L’introduzione della fattispecie di reato e il riconoscimento giuridico del reato di femminicidio non ci tranquillizza e credo che, solo attraverso il presupposto del riconoscimento delle fondamenta del reato, ovvero della esistenza delle discriminazioni di genere, si possa pensare all’efficacia dell’intervento” dichiara Antonella Veltri, presidente D.i.Re – Donne in Rete contro la violenza. “Non ci aspettiamo un calo del numero dei femminicidio, perché – lo abbiamo detto e lo ribadiamo – non è con pene severe o più severe che si afferma il diritto delle donne di vivere una vita libera dalla violenza” continua Veltri. “Importante il riconoscimento della necessità di una formazione specifica, ma cambiare rotta significa anche riconoscere concretamente la necessità di investimenti economici adeguati a cambiare la cultura di un paese che a colpi di pene e di suoi innalzamenti non risponde al diritto di libertà dalla violenza delle donne” conclude la presidente.

D.i.Re – Donne in Rete contro la violenza, pur trovando alcuni elementi positivi del testo del ddl come – finalmente – la formazione obbligatoria, constata – nuovamente – che l’articolazione delle proposte arriva prima (e senza) un vero confronto con chi lavora quotidianamente su questi temi. Oltre al reato di femminicidio, viene introdotta un’aggravante specifica di discriminazione per tutti i reati espressione di violenza alle donne.

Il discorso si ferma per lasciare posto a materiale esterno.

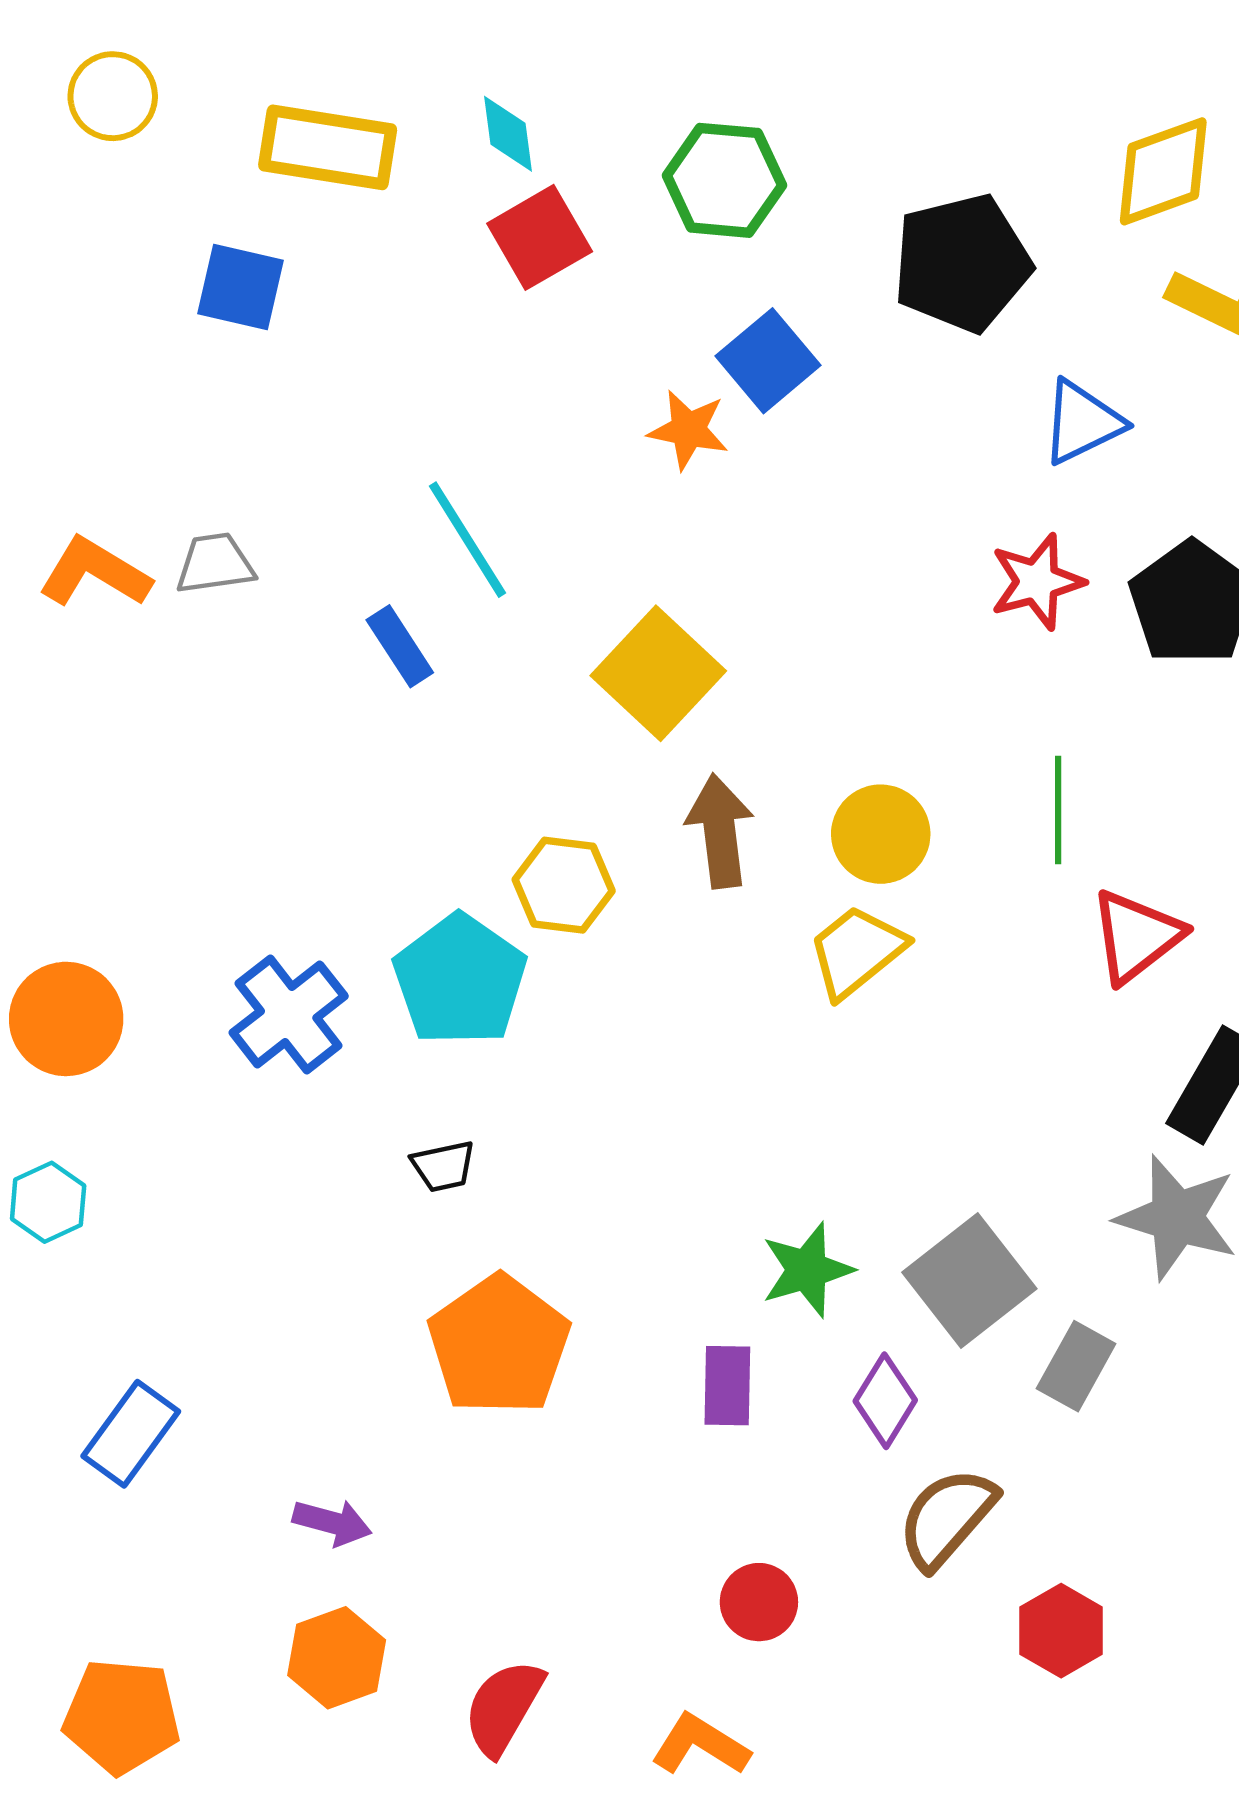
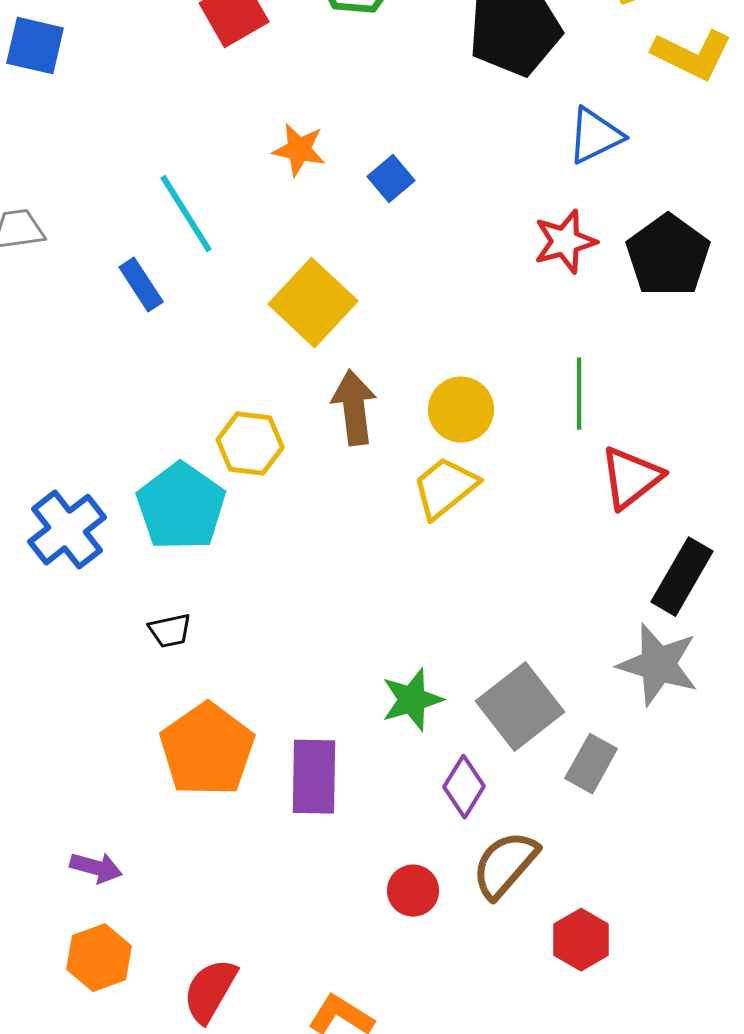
blue square: (768, 361) -> (391, 179), moved, size x0.7
orange star: (688, 430) -> (299, 150), moved
purple rectangle: (727, 1386) -> (314, 777), moved, size x1.4
red circle: (759, 1602) -> (413, 891), moved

Sarà interessante vedere come funziona: se verrà approvato, le avvocate dei centri antiviolenza ne monitoreranno l’effettiva efficacia.

I centri antiviolenza della Rete D.i.Re sono pronti a contribuire al dibattito parlamentare per portare l’esperienza di chi ha svelato per la prima volta in Italia l’esistenza della violenza maschile contro le donne, un fenomeno di cui il femminicidio è l’ultima conseguenza di tante mancate prese di posizione e attenzione al fenomeno.